Every line from the beginning of the records below up to the one holding "adempturumque ei exercitus, Crassum" should be quoted exactly; leave out the rest.

- _MATERIAL SUPPLIED_:
>>

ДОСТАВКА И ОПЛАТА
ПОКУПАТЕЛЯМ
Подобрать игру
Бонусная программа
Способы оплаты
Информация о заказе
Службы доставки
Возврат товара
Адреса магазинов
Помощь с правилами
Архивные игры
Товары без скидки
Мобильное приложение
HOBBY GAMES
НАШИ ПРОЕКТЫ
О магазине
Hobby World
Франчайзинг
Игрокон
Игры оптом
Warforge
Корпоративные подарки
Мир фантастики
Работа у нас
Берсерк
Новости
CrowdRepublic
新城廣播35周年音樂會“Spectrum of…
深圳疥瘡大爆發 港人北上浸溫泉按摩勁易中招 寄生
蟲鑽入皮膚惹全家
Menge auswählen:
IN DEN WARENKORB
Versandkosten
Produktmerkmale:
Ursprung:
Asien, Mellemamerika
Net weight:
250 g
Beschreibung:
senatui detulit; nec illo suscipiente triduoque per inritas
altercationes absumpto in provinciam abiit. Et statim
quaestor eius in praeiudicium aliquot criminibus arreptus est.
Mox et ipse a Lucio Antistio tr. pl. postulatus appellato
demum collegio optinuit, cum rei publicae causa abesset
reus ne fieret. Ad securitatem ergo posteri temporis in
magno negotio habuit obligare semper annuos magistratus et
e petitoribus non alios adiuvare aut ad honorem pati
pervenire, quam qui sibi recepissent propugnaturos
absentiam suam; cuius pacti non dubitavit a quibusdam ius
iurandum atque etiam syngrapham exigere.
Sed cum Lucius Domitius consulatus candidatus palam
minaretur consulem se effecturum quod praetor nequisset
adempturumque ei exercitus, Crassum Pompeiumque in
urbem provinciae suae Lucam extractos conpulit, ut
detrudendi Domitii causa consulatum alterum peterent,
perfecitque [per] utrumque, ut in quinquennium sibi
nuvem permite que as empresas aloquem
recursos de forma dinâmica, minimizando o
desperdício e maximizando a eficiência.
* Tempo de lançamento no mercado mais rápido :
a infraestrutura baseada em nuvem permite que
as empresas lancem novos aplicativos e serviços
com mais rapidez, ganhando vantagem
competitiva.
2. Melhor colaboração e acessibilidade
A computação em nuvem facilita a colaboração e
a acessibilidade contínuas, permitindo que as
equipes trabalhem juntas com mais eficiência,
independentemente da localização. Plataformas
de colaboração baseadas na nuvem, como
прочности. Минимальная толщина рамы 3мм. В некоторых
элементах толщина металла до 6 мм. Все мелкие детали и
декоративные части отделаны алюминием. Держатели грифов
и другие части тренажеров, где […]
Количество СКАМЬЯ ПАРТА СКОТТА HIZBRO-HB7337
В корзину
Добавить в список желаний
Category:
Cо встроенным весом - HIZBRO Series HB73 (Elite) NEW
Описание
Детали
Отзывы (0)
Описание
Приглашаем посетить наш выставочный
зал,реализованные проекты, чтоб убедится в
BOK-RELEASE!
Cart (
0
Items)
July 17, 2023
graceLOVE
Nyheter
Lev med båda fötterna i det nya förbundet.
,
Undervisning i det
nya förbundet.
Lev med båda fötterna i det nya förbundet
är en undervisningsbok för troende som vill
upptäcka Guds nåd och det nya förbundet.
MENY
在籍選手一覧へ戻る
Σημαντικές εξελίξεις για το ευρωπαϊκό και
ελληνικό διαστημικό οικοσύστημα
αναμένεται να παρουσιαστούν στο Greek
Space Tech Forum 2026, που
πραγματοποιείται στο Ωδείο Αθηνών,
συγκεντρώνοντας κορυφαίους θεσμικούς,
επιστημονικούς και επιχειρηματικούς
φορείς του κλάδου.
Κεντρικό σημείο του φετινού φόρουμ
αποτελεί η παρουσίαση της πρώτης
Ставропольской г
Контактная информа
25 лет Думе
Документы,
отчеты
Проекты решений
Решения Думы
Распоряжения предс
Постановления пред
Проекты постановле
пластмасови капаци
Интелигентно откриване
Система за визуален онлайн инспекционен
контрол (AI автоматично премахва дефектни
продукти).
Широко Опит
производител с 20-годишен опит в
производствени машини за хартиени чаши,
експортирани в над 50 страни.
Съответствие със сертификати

<<

- _WRITTEN REPLY_:
ДОСТАВКА И ОПЛАТА
ПОКУПАТЕЛЯМ
Подобрать игру
Бонусная программа
Способы оплаты
Информация о заказе
Службы доставки
Возврат товара
Адреса магазинов
Помощь с правилами
Архивные игры
Товары без скидки
Мобильное приложение
HOBBY GAMES
НАШИ ПРОЕКТЫ
О магазине
Hobby World
Франчайзинг
Игрокон
Игры оптом
Warforge
Корпоративные подарки
Мир фантастики
Работа у нас
Берсерк
Новости
CrowdRepublic
新城廣播35周年音樂會“Spectrum of…
深圳疥瘡大爆發 港人北上浸溫泉按摩勁易中招 寄生
蟲鑽入皮膚惹全家
Menge auswählen:
IN DEN WARENKORB
Versandkosten
Produktmerkmale:
Ursprung:
Asien, Mellemamerika
Net weight:
250 g
Beschreibung:
senatui detulit; nec illo suscipiente triduoque per inritas
altercationes absumpto in provinciam abiit. Et statim
quaestor eius in praeiudicium aliquot criminibus arreptus est.
Mox et ipse a Lucio Antistio tr. pl. postulatus appellato
demum collegio optinuit, cum rei publicae causa abesset
reus ne fieret. Ad securitatem ergo posteri temporis in
magno negotio habuit obligare semper annuos magistratus et
e petitoribus non alios adiuvare aut ad honorem pati
pervenire, quam qui sibi recepissent propugnaturos
absentiam suam; cuius pacti non dubitavit a quibusdam ius
iurandum atque etiam syngrapham exigere.
Sed cum Lucius Domitius consulatus candidatus palam
minaretur consulem se effecturum quod praetor nequisset
adempturumque ei exercitus, Crassum Pompeiumque in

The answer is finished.